Exercise instructions
Leaving the pictures aside, transcribe every line below exactly.

Dataset records
● ● ● ● ● ● ●

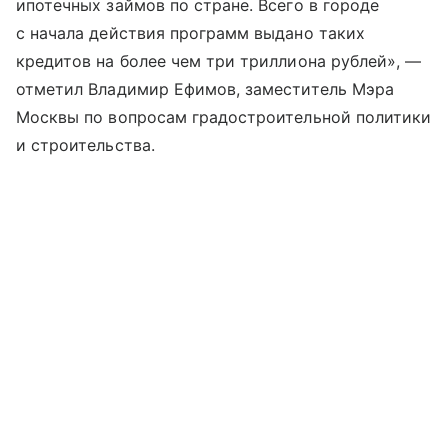
ипотечных займов по стране. Всего в городе
с начала действия программ выдано таких
кредитов на более чем три триллиона рублей», —
отметил Владимир Ефимов, заместитель Мэра
Москвы по вопросам градостроительной политики
и строительства.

● ● ● ● ● ● ●

Expected answer
ипотечных займов по стране. Всего в городе
с начала действия программ выдано таких
кредитов на более чем три триллиона рублей», —
отметил Владимир Ефимов, заместитель Мэра
Москвы по вопросам градостроительной политики
и строительства.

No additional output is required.